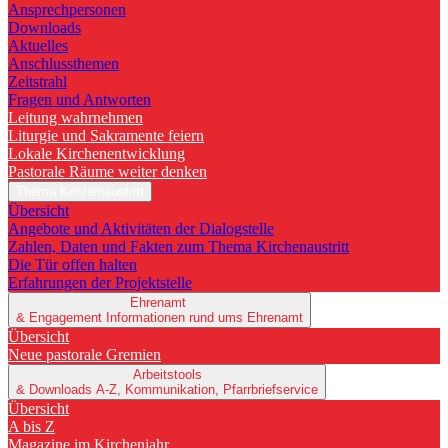
Ansprechpersonen
Downloads
Aktuelles
Anschlussthemen
Zeitstrahl
Fragen und Antworten
Leitung wahrnehmen
Liturgie und Sakramente feiern
Lokale Kirchenentwicklung
Pastorale Räume weiter denken
Thema Kirchenaustritt
Übersicht
Angebote und Aktivitäten der Dialogstelle
Zahlen, Daten und Fakten zum Thema Kirchenaustritt
Die Tür offen halten
Erfahrungen der Projektstelle
Ehrenamt
& Engagement
Informationen rund ums Ehrenamt
Übersicht
Neue pastorale Gremien
Arbeitstools
& Downloads
A-Z, Kommunikation, Pfarrbriefservice
Übersicht
A bis Z
Magazine im Kirchenjahr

============

Action item → Wherever a picture appears in the records above, leave it out and transcribe everything else exactly.

Result →
Ansprechpersonen
Downloads
Aktuelles
Anschlussthemen
Zeitstrahl
Fragen und Antworten
Leitung wahrnehmen
Liturgie und Sakramente feiern
Lokale Kirchenentwicklung
Pastorale Räume weiter denken
Thema Kirchenaustritt
Übersicht
Angebote und Aktivitäten der Dialogstelle
Zahlen, Daten und Fakten zum Thema Kirchenaustritt
Die Tür offen halten
Erfahrungen der Projektstelle
Ehrenamt
& Engagement
Informationen rund ums Ehrenamt
Übersicht
Neue pastorale Gremien
Arbeitstools
& Downloads
A-Z, Kommunikation, Pfarrbriefservice
Übersicht
A bis Z
Magazine im Kirchenjahr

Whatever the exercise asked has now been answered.